*Data supplied*
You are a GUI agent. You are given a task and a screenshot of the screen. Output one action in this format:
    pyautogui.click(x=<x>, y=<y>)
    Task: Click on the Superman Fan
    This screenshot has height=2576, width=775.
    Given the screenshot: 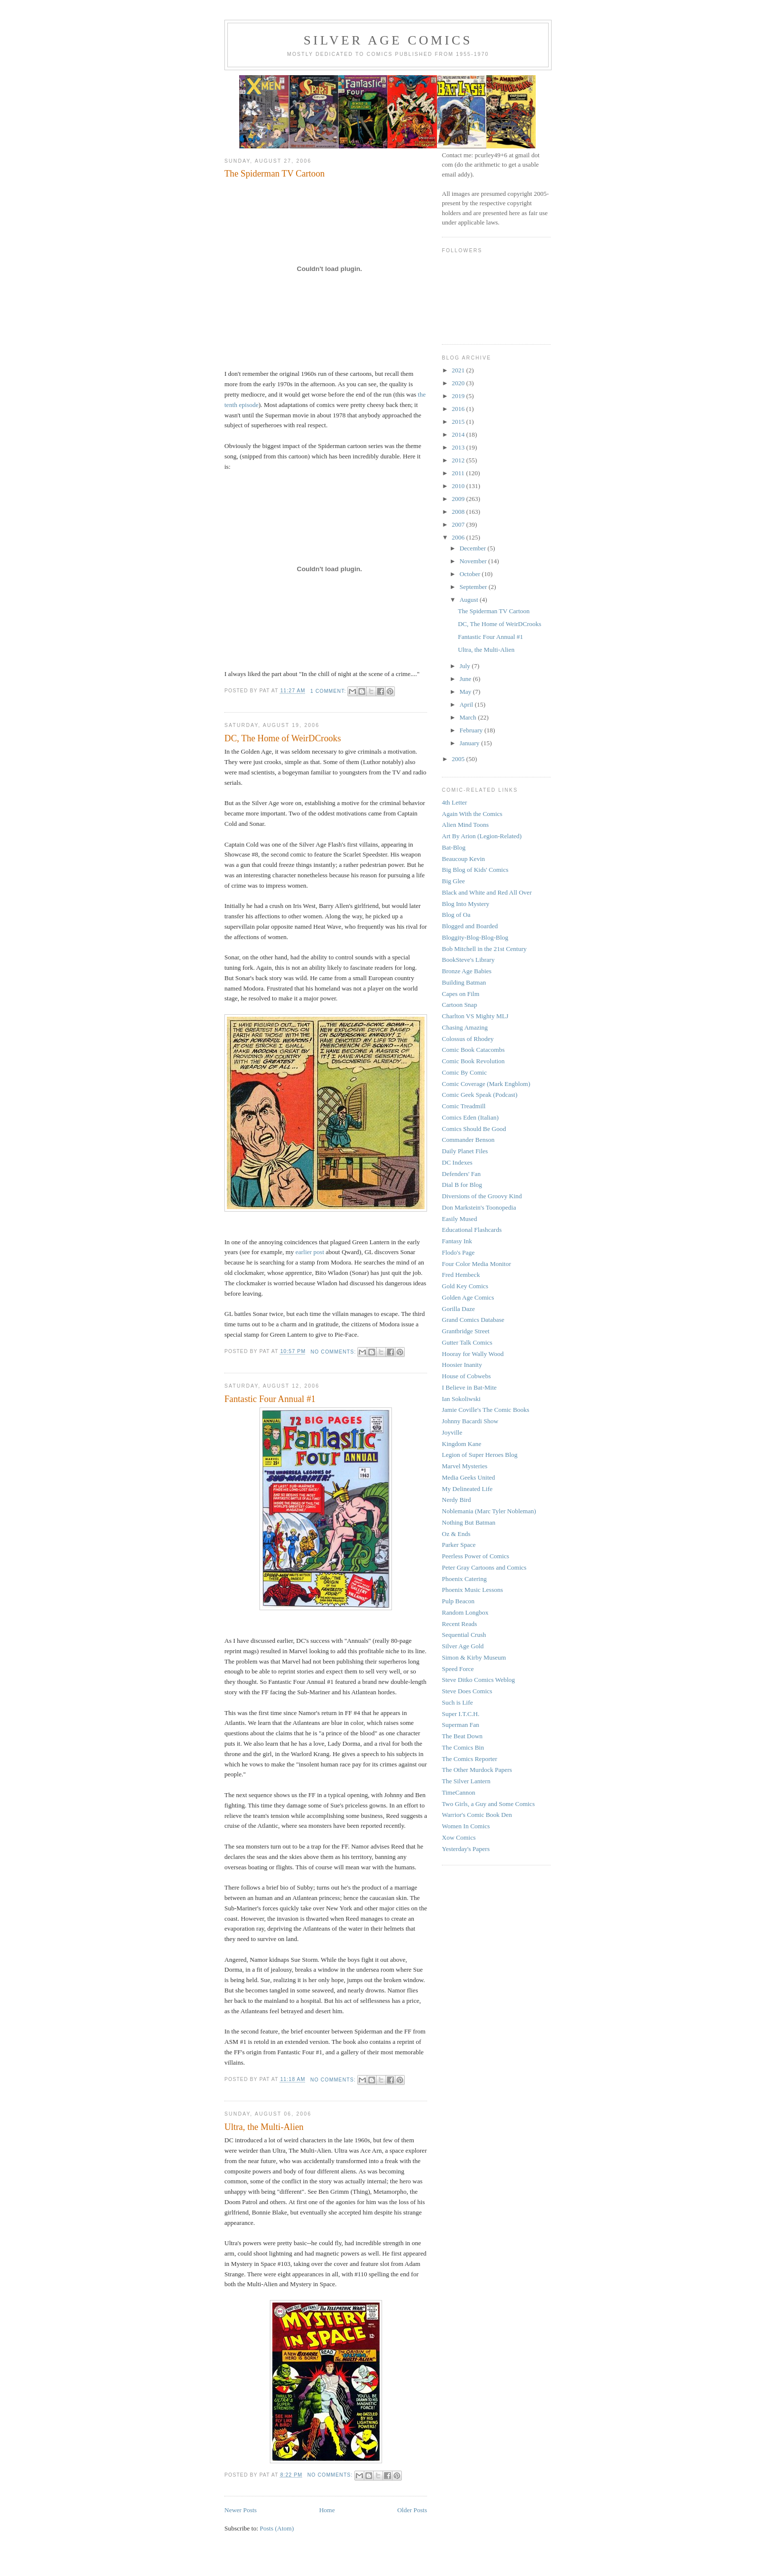 What is the action you would take?
    pyautogui.click(x=460, y=1724)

*Task brief*
Return the lines above precisely as they appear, beginning at the first line and ending at the line with "This screenshot has", and nothing after it.

*Written response*
You are a GUI agent. You are given a task and a screenshot of the screen. Output one action in this format:
    pyautogui.click(x=<x>, y=<y>)
    Task: Click on the Superman Fan
    This screenshot has height=2576, width=775.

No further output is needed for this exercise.